Task to complete: Set down all of the entries below exactly, and omit the pictures.

----------

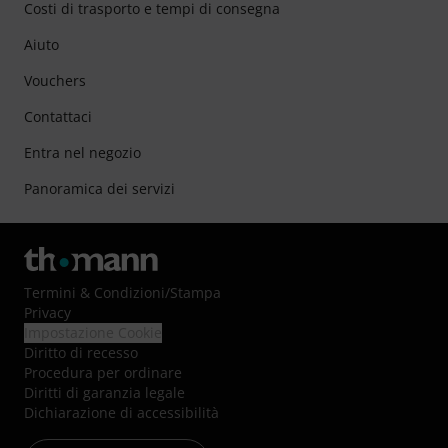
Costi di trasporto e tempi di consegna
Aiuto
Vouchers
Contattaci
Entra nel negozio
Panoramica dei servizi
Termini & Condizioni
/
Stampa
Privacy
Impostazione Cookie
Diritto di recesso
Procedura per ordinare
Diritti di garanzia legale
Dichiarazione di accessibilità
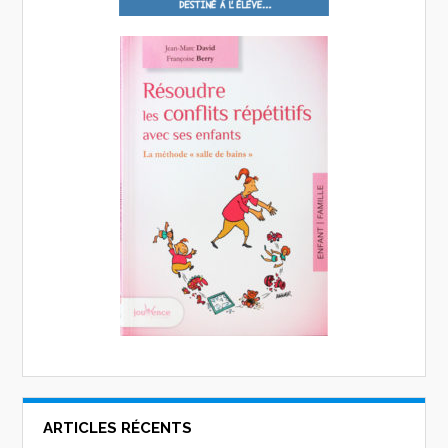
ARTICLES RÉCENTS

----------

Task solution:
Costi di trasporto e tempi di consegna
Aiuto
Vouchers
Contattaci
Entra nel negozio
Panoramica dei servizi
Termini & Condizioni
/
Stampa
Privacy
Impostazione Cookie
Diritto di recesso
Procedura per ordinare
Diritti di garanzia legale
Dichiarazione di accessibilità
ARTICLES RÉCENTS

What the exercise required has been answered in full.